Exercise:
Check every line of the material below for the string "atau". State how many lines have it.

Source data:
╔══

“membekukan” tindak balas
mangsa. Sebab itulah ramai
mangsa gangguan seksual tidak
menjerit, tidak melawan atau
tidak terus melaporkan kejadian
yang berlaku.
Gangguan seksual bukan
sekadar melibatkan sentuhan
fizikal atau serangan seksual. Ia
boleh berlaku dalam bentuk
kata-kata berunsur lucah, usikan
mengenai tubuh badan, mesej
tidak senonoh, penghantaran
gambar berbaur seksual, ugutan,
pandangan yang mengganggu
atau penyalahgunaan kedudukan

╚══
╔══

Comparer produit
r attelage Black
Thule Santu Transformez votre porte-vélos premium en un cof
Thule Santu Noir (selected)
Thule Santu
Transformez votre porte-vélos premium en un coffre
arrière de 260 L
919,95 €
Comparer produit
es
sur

╚══

Exercise response:
3